Essa derrota histórica, como é sabido, não retira, formalmente, juridicamente, legitimidade funcional ao PSD e ao PP para governarem. Mas politicamente, a não haver, como já se anunciou que não haverá, mudanças drásticas na estratégia da governação, a legitimidade para a prosseguir está mortalmente comprometida - isto é, ao insistir nas suas políticas, a direita sabe que actua contra a vontade expressa do eleitorado, que, tendo um mandato abstracto para governar, não tem mandato popular concreto para governar no poder desta maneira. Saber se a direita tem força política, coesão interna e arte para se aguentar no poder por mais dois anos nesta situação é o principal problema que se coloca à saída destas eleições. Depende dela e depende da capacidade das esquerdas e de todas as forças sociais e políticas de resistência e protesto tirarem disto as conclusões que se impõem em termos de iniciativa política.

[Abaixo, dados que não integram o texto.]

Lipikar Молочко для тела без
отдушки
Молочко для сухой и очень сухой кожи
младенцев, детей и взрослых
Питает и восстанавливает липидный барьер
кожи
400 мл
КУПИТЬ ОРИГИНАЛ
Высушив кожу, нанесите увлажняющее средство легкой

Seja como for, é um Governo sem apoio popular, politicamente enfraquecido e gravemente ferido na sua coesão interna o que sobrevive às eleições europeias. Veremos se dura e quanto dura.

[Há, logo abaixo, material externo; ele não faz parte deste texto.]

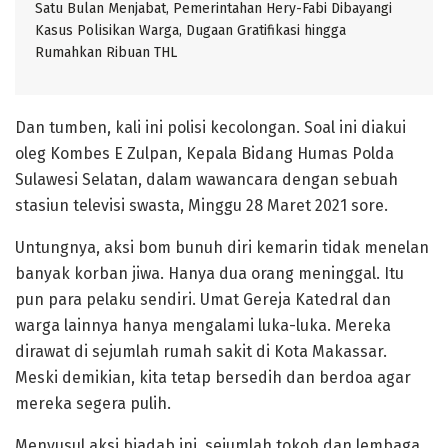
Satu Bulan Menjabat, Pemerintahan Hery-Fabi Dibayangi
Kasus Polisikan Warga, Dugaan Gratifikasi hingga
Rumahkan Ribuan THL
Dan tumben, kali ini polisi kecolongan. Soal ini diakui
oleg Kombes E Zulpan, Kepala Bidang Humas Polda
Sulawesi Selatan, dalam wawancara dengan sebuah
stasiun televisi swasta, Minggu 28 Maret 2021 sore.
Untungnya, aksi bom bunuh diri kemarin tidak menelan
banyak korban jiwa. Hanya dua orang meninggal. Itu
pun para pelaku sendiri. Umat Gereja Katedral dan
warga lainnya hanya mengalami luka-luka. Mereka
dirawat di sejumlah rumah sakit di Kota Makassar.
Meski demikian, kita tetap bersedih dan berdoa agar
mereka segera pulih.
Menyusul aksi biadab ini, sejumlah tokoh dan lembaga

O PS, sem registar a retumbante vitória que por aí se anunciou, é, sem dúvida, o principal beneficiário do desastre eleitoral da direita. Face às eleições europeias de 1999 cresce 20 mil votos e 1,5 por cento, sem ganho de qualquer eurodeputado, ou seja, consolida a posição anterior. O resultado é menos brilhante se comparado com as legislativas de 2002 (um dos piores resultados, assinale-se, da história eleitoral do PS): recupera sete pontos percentuais, reganha a maioria em 99 concelhos, mas perde 545 mil votos, cerca de um quarto dos que nele votaram há dois anos, que fogem para a abstenção ou para o apoio a outros partidos. Mas é verdade que os socialistas são os imediatos ganhadores desta importante alteração da correlação de forças que se verifica na vida política do país. Já a sua capacidade para dela aproveitarem está em aberto, quando à saída de uma peleja vitoriosa, imediatamente se abre a luta interna pela liderança do partido ou recomeçam os ziguezagues face à presença da GNR no Iraque.

Os dirigentes do PS terão de escolher se querem salvar o Governo das direitas através de entendimentos de bloco central, com ele contrariando o voto expresso de boa parte do seu próprio eleitorado, ou se pretendem participar no campo social e político de alternativa à governação da direita para que os resultados de 13 de Junho parecem indicar. Também, neste aspecto, tudo está em aberto.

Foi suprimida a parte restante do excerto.